In the last two years, several international bodies have recommended that Guyana strengthen its fiscal regime to ensure its oil money is not only protected but that the country gets value for the exploitation of its resources by companies which have a reputation for being corrupt.
During an interview with the Guyana Standard yesterday, Finance Minister, Winston Jordan said that the advice of the international community in this regard was heeded. In fact, he said that the World Bank and the International Monetary Fund (IMF) are providing assistance to improve the nation’s financial laws.
Jordan said, “There are a number of things the Fund and the World Bank are helping us on. With respect to the laws, their attention is on strengthening the Fiscal Management and Accountability Act (FMAA) 2003. We may even end up with a separate Act which would deal with ensuring that we have a progressive tax system for oil and gas…”
The Finance Minister, said, too, that the Debt Law is being revised bearing in mind the need to ensure that Guyana’s fiscal system is progressive.
The IMF has stressed on several occasions, the need for Guyana to have a strong fiscal regime before oil comes on stream.
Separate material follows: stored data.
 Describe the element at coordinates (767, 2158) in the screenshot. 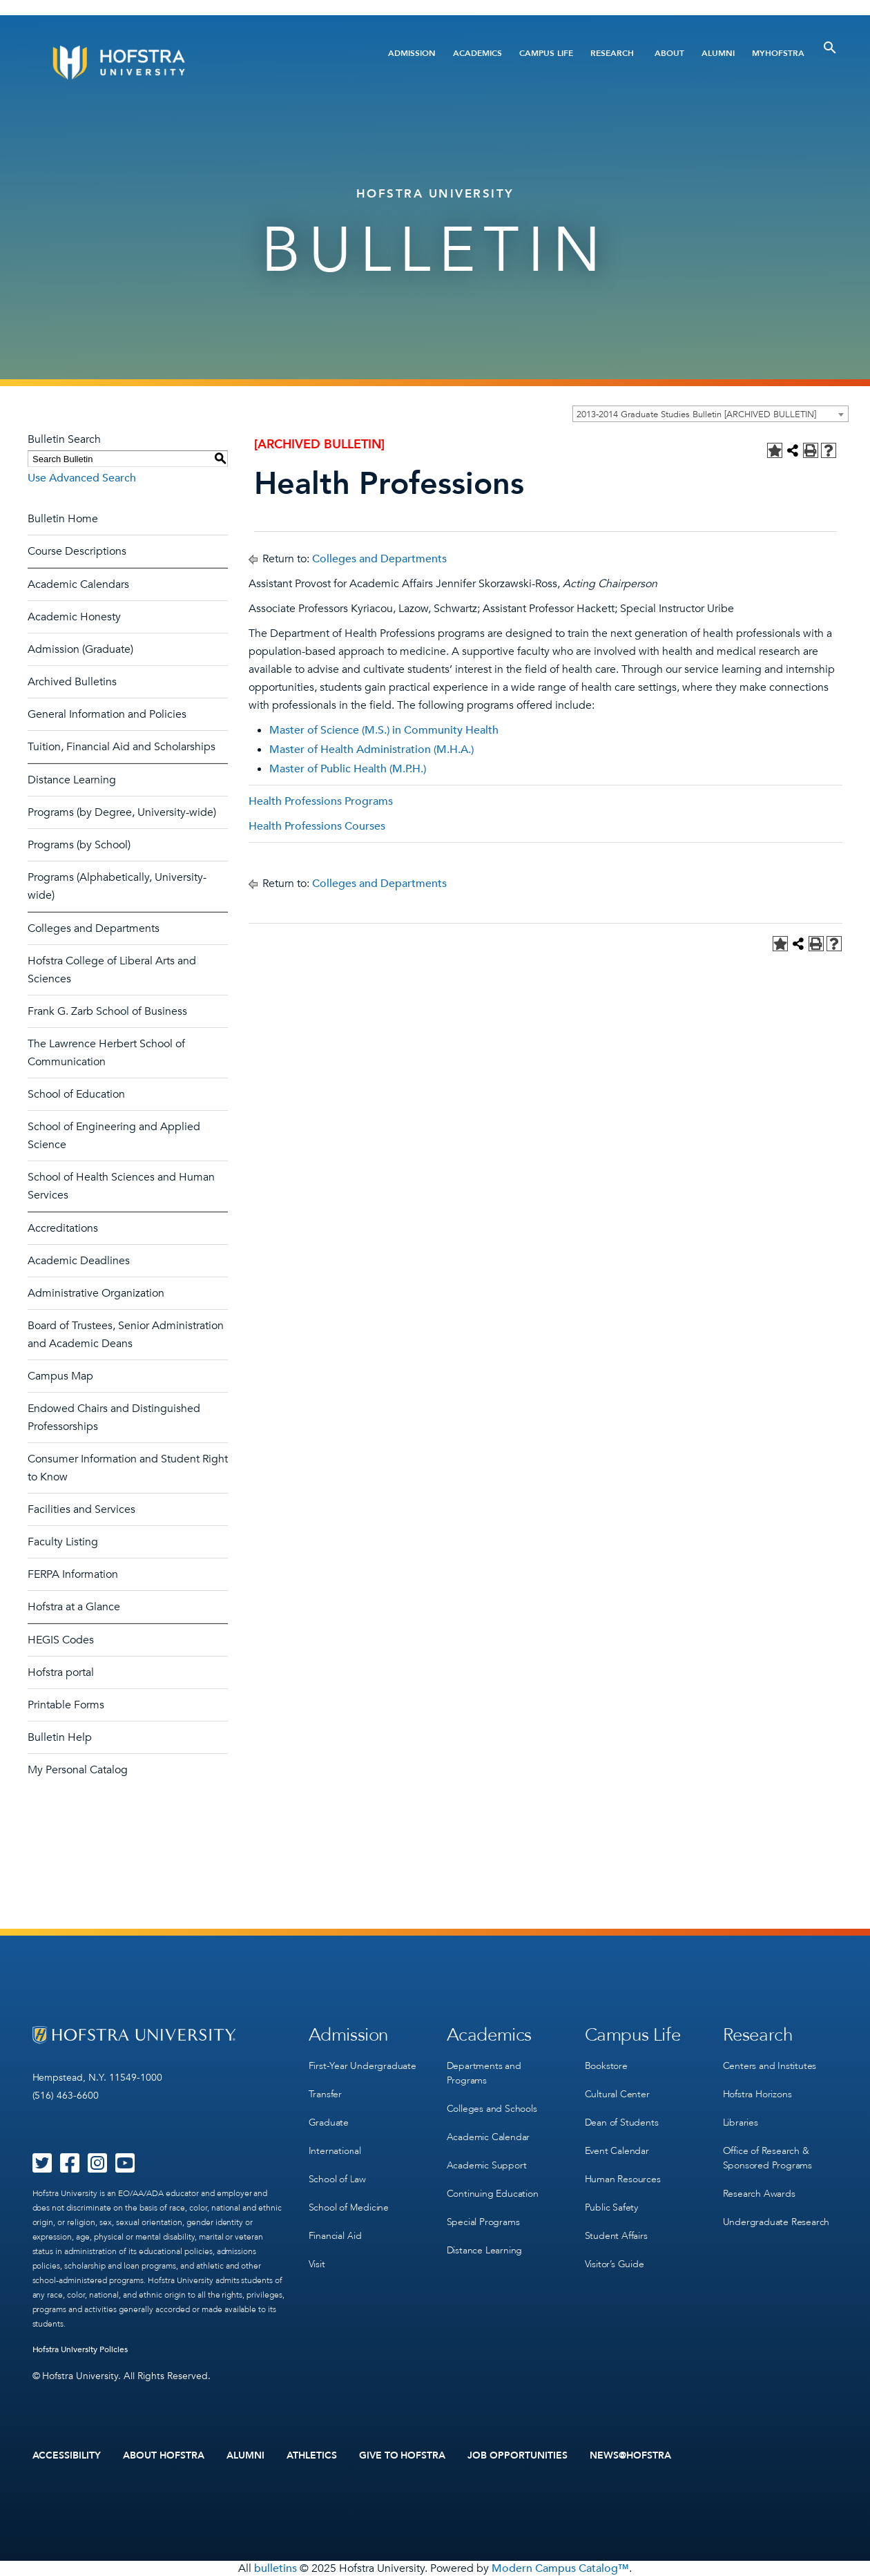

I see `Office of Research & Sponsored Programs` at that location.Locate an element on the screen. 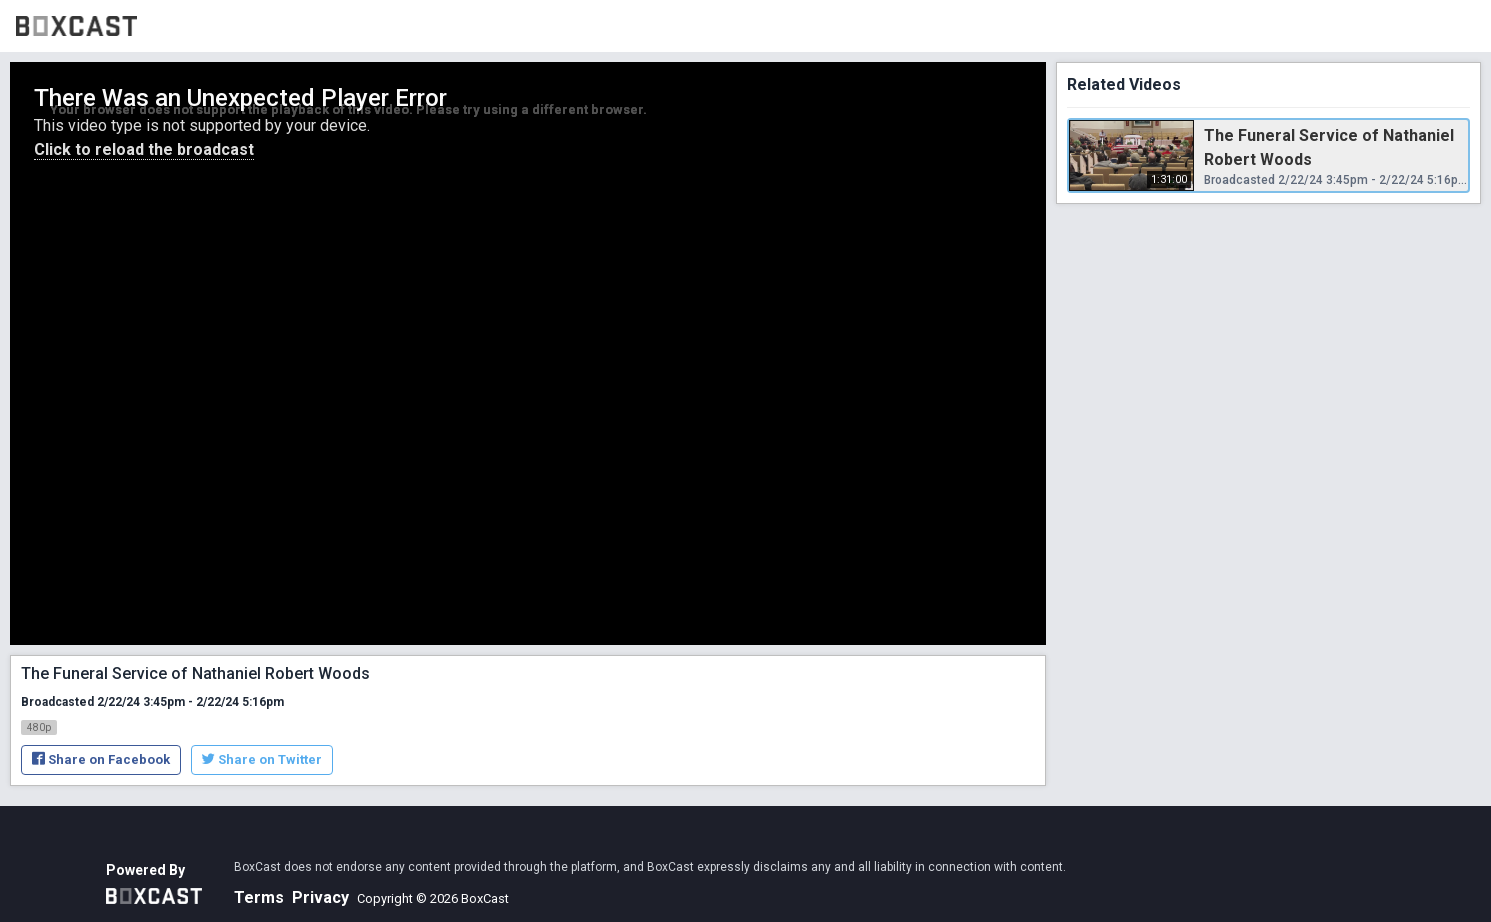  Click to reload the broadcast is located at coordinates (144, 149).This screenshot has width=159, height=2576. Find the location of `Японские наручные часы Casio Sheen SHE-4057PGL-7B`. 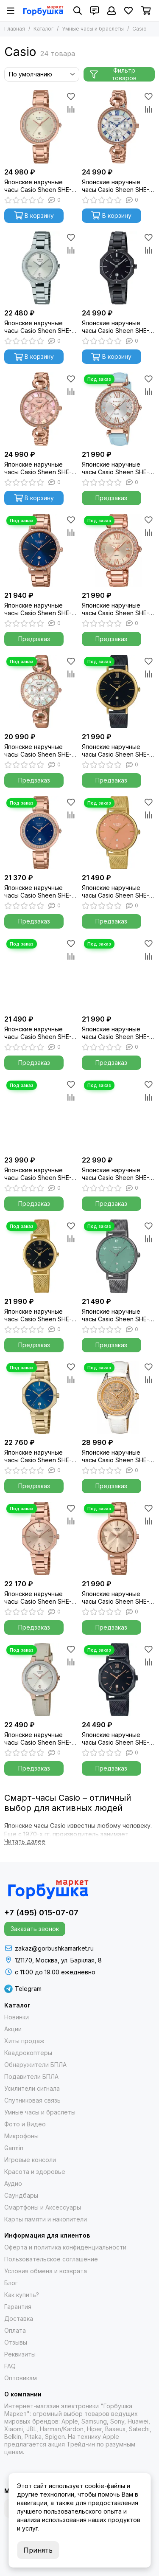

Японские наручные часы Casio Sheen SHE-4057PGL-7B is located at coordinates (115, 468).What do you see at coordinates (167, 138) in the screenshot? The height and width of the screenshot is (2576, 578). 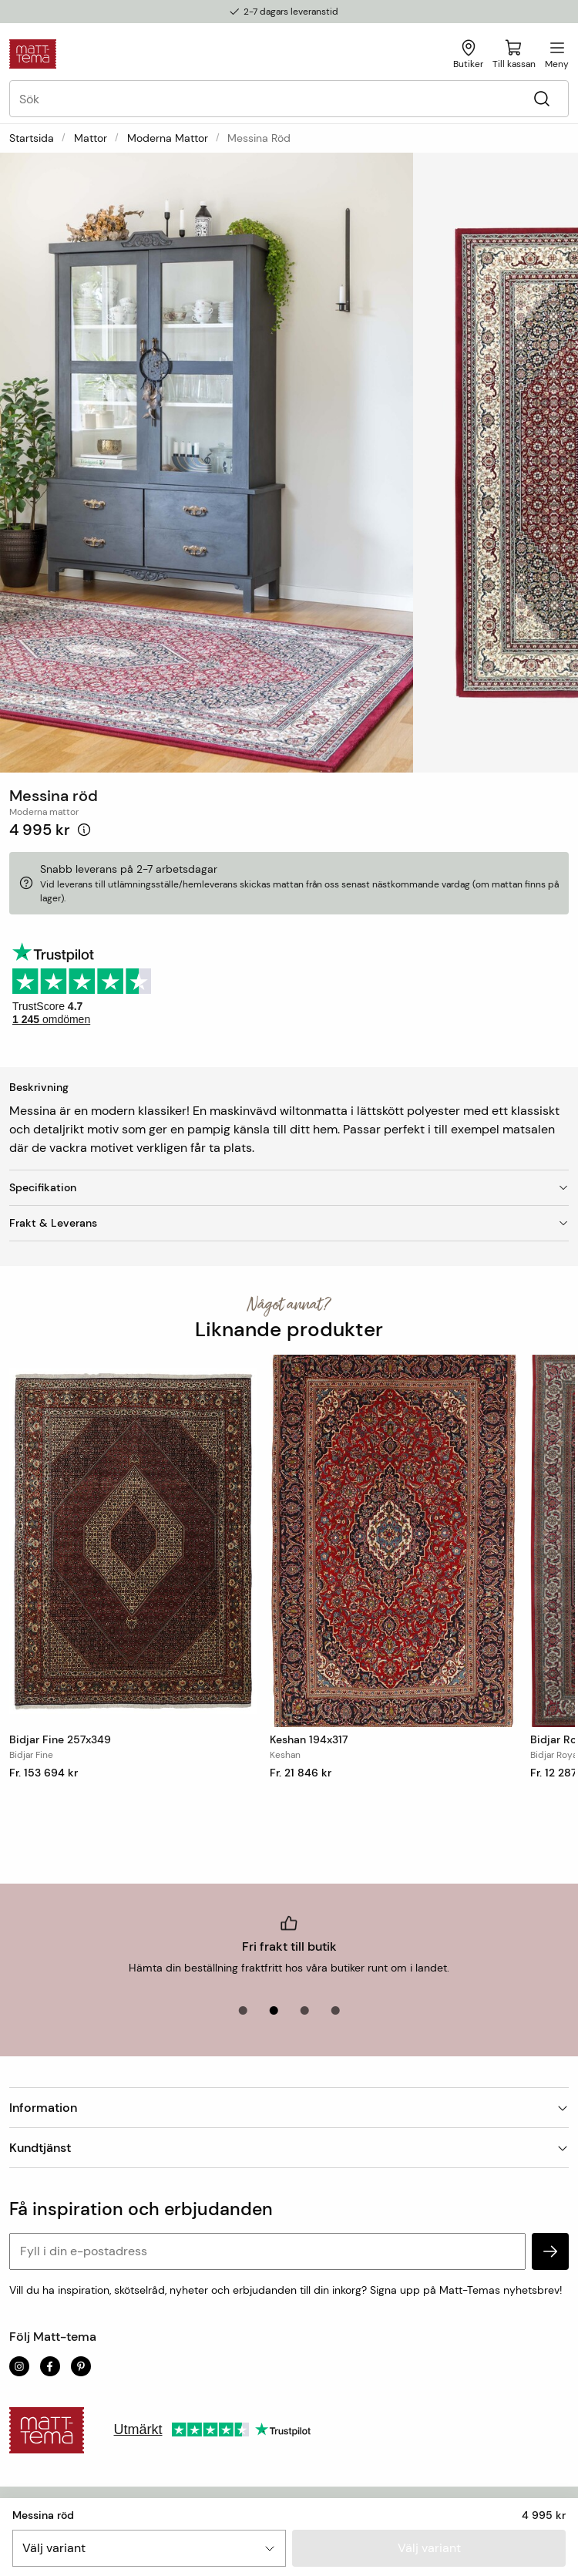 I see `Moderna mattor` at bounding box center [167, 138].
In a note to the relevant authorities here which was also seen by the Guyana Standard, the Fund outlined that the country urgently needs a team of skilled experts, which can include geologists, accountants, lawyers and economists to help frame the regime to be used.
The Fund pointed out that what is also crucial to this process is key information on the extraction projects, the companies, and the global commodity and capital markets. This includes accurate data on project costs, a well-established discount rate used for government project assessments, and realistic and established assumptions on prices. In this regard, the Fund recommended that it has its own model called the Fiscal Analysis of Resource Industries (FARI) which Guyana could make use of.
The Government is currently assessing this option.